The ECL cells are histamine- and pancreastatin-secreting endocrine cells in the oxyntic mucosa, thought to release a blood Ca2+-lowering peptide hormone upon stimulation by gastrin. Previously, we have shown that the ECL cells do not respond to perturbations in blood Ca2+. In the present study, we examine if Ca2+ in the gastric lumen will affect the activity of the gastrin-ECL-cell axis. Freely fed or food deprived (48 h) rats were given an oral load of CaCl2 (or NaCl), and the blood Ca2+ concentration was monitored. The serum gastrin concentration at sacrifice, 3 h after ingestion of CaCl2, was measured together with two parameters of ECL cell activity: the oxyntic mucosal histidine decarboxylase (HDC) activity and the serum pancreastatin concentration. The circulating concentrations of calcitonin and parathyroid hormone (PTH) were also measured. Oral CaCl2 raised the blood Ca2+ in a dose-dependent manner. The two highest doses (which caused damage to the oxyntic mucosa) raised the serum gastrin concentration and the HDC activity in both fed and fasted rats; the serum pancreastatin concentration remained unaffected. Oral CaCl2 raised the serum calcitonin concentration and lowered the serum PTH concentration. The effects of high doses of oral CaCl2 on the serum gastrin concentration and on the oxyntic mucosal HDC activity could be reproduced by a high dose of NaCl. Thus the effects are probably not due to Ca2+ per se. We conclude that the gastrin-ECL-cell axis in the rat does not respond to peroral Ca2+. Since the ECL cells do not respond to either circulating or peroral Ca2+ they are unlikely to secrete a calciotropic hormone.

Perturbations in blood Ca(2)+ do not affect the activity of rat stomach enterochromaffin-like cells.

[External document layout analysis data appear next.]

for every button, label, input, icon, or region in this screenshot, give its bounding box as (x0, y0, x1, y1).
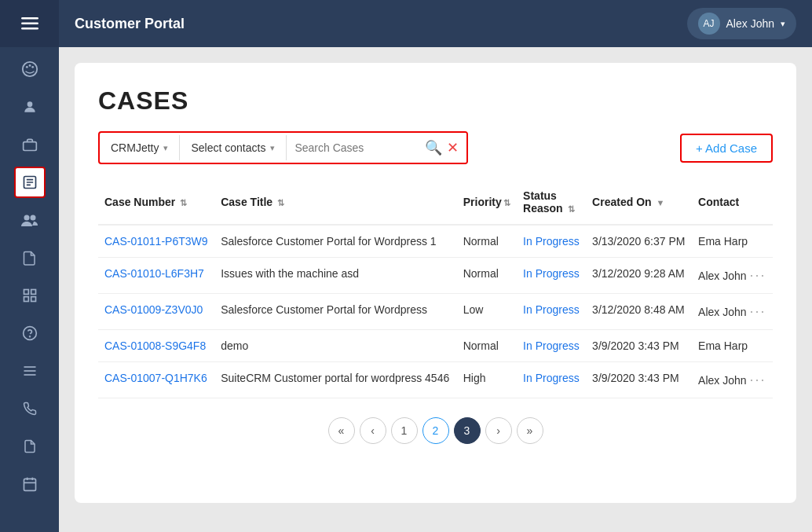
svg-rect-8 (23, 142, 36, 151)
table-row: CAS-01009-Z3V0J0 Salesforce Customer Por… (98, 294, 773, 330)
cell-priority: Normal (457, 330, 517, 362)
account-label: CRMJetty (111, 141, 159, 154)
cell-status: In Progress (517, 330, 586, 362)
cell-status: In Progress (517, 362, 586, 398)
app-title: Customer Portal (75, 16, 687, 32)
status-badge: In Progress (523, 235, 580, 248)
cell-case-title: demo (214, 330, 457, 362)
page-button-«[interactable]: « (328, 417, 355, 444)
cell-created-on: 3/12/2020 9:28 AM (586, 258, 692, 294)
group-icon[interactable] (14, 204, 46, 236)
sort-case-title-icon[interactable]: ⇅ (277, 198, 284, 207)
cell-priority: Normal (457, 225, 517, 258)
table-row: CAS-01008-S9G4F8 demo Normal In Progress… (98, 330, 773, 362)
briefcase-icon[interactable] (14, 129, 46, 160)
page-button-›[interactable]: › (485, 417, 512, 444)
contacts-label: Select contacts (191, 141, 265, 154)
status-badge: In Progress (523, 267, 580, 280)
col-created-on: Created On ▼ (586, 180, 692, 225)
cell-case-number: CAS-01007-Q1H7K6 (98, 362, 214, 398)
menu-icon[interactable] (14, 8, 46, 39)
col-contact: Contact (692, 180, 773, 225)
cell-created-on: 3/9/2020 3:43 PM (586, 362, 692, 398)
calendar-icon[interactable] (14, 468, 46, 500)
cell-case-number: CAS-01008-S9G4F8 (98, 330, 214, 362)
cell-contact: Ema Harp (692, 330, 773, 362)
sort-created-icon[interactable]: ▼ (656, 198, 664, 207)
search-input[interactable] (294, 141, 420, 154)
status-badge: In Progress (523, 303, 580, 316)
grid-icon[interactable] (14, 280, 46, 311)
user-menu[interactable]: AJ Alex John ▾ (687, 8, 796, 39)
page-button-2[interactable]: 2 (422, 417, 449, 444)
sort-status-icon[interactable]: ⇅ (568, 204, 575, 214)
svg-point-4 (25, 66, 27, 68)
sidebar (0, 0, 59, 532)
contacts-filter[interactable]: Select contacts ▾ (180, 135, 287, 160)
palette-icon[interactable] (14, 53, 46, 85)
row-actions-button[interactable]: ··· (749, 303, 766, 319)
page-button-3[interactable]: 3 (454, 417, 481, 444)
cases-icon[interactable] (14, 167, 46, 198)
case-number-link[interactable]: CAS-01007-Q1H7K6 (104, 372, 207, 384)
clear-icon[interactable]: ✕ (447, 139, 459, 156)
avatar: AJ (698, 13, 720, 35)
row-actions-button[interactable]: ··· (749, 267, 766, 283)
list-icon[interactable] (14, 355, 46, 387)
cell-contact: Alex John ··· (692, 294, 773, 330)
cell-status: In Progress (517, 258, 586, 294)
page-button-1[interactable]: 1 (391, 417, 418, 444)
svg-point-3 (22, 62, 36, 76)
case-number-link[interactable]: CAS-01011-P6T3W9 (104, 235, 208, 248)
document-icon[interactable] (14, 242, 46, 273)
cases-table: Case Number ⇅ Case Title ⇅ Priority⇅ Sta… (98, 180, 773, 398)
cell-case-title: SuiteCRM Customer portal for wordpress 4… (214, 362, 457, 398)
add-case-button[interactable]: + Add Case (680, 134, 773, 163)
case-number-link[interactable]: CAS-01010-L6F3H7 (104, 267, 204, 280)
svg-rect-14 (24, 297, 28, 302)
svg-point-6 (31, 66, 34, 68)
case-number-link[interactable]: CAS-01009-Z3V0J0 (104, 303, 203, 316)
table-row: CAS-01011-P6T3W9 Salesforce Customer Por… (98, 225, 773, 258)
svg-point-11 (30, 215, 35, 221)
cell-case-title: Salesforce Customer Portal for Wordpress… (214, 225, 457, 258)
row-actions-button[interactable]: ··· (749, 372, 766, 387)
page-button-»[interactable]: » (517, 417, 543, 444)
sort-case-number-icon[interactable]: ⇅ (180, 198, 187, 207)
page-button-‹[interactable]: ‹ (360, 417, 386, 444)
topbar: Customer Portal AJ Alex John ▾ (59, 0, 812, 47)
cell-case-number: CAS-01009-Z3V0J0 (98, 294, 214, 330)
user-icon[interactable] (14, 91, 46, 123)
cell-status: In Progress (517, 225, 586, 258)
svg-rect-1 (21, 23, 38, 25)
chevron-down-icon: ▾ (781, 19, 785, 29)
status-badge: In Progress (523, 372, 580, 384)
table-row: CAS-01007-Q1H7K6 SuiteCRM Customer porta… (98, 362, 773, 398)
sort-priority-icon[interactable]: ⇅ (503, 198, 510, 207)
pagination: «‹123›» (98, 417, 773, 444)
col-priority: Priority⇅ (457, 180, 517, 225)
hamburger-button[interactable] (0, 0, 59, 47)
cell-created-on: 3/9/2020 3:43 PM (586, 330, 692, 362)
svg-point-7 (27, 101, 32, 107)
svg-rect-15 (31, 297, 35, 302)
case-number-link[interactable]: CAS-01008-S9G4F8 (104, 339, 206, 352)
cell-case-title: Issues with the machine asd (214, 258, 457, 294)
table-row: CAS-01010-L6F3H7 Issues with the machine… (98, 258, 773, 294)
svg-rect-13 (31, 290, 35, 295)
account-filter[interactable]: CRMJetty ▾ (100, 135, 180, 160)
help-icon[interactable] (14, 317, 46, 349)
content-card: CASES CRMJetty ▾ Select contacts ▾ 🔍 ✕ +… (75, 63, 796, 503)
cell-contact: Alex John ··· (692, 362, 773, 398)
cell-case-number: CAS-01010-L6F3H7 (98, 258, 214, 294)
phone-icon[interactable] (14, 393, 46, 424)
cell-priority: Low (457, 294, 517, 330)
svg-rect-2 (21, 28, 38, 30)
svg-rect-21 (24, 479, 35, 490)
cell-created-on: 3/13/2020 6:37 PM (586, 225, 692, 258)
cell-case-title: Salesforce Customer Portal for Wordpress (214, 294, 457, 330)
filters-container: CRMJetty ▾ Select contacts ▾ 🔍 ✕ (98, 131, 468, 164)
search-icon[interactable]: 🔍 (425, 139, 442, 156)
col-case-title: Case Title ⇅ (214, 180, 457, 225)
file-icon[interactable] (14, 431, 46, 462)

BACKGROUND: Gastrin stimulates uptake of Ca(2)+ into bone and causes transient hypocalcemia, possibly by releasing a peptide hormone from enterochromaffin-like (ECL) cells, which are histamine- and peptidehormone-producing cells in the acid-producing part of the stomach. However, if ECL cells secrete a calciotropic hormone, it is to be expected that their activity is affected by the serum Ca(2)+ concentration. METHODS: Food-deprived male rats were infused with human (Leu)15-gastrin-17 and/or ethylenediamine-tetraacetic acid and CaCl(2). The blood Ca(2)+ level was monitored throughout the experiments (3 h), and the serum concentrations of gastrin, parathyroid hormone, and calcitonin were measured at death. The activity of the ECL cells was assessed by measuring the histidine decarboxylase (HDC) activity. RESULTS: Gastrin produced the expected increase in HDC activity, but neither hyper- nor hypo-calcemia affected the RDC activity of either hypo- or hyper-gastrinemic rats. CONCLUSION: Perturbations in blood Ca(2)+ do not seem to affect ECL cells, which is at odds with the view that ECL cells harbor a calciotropic hormone.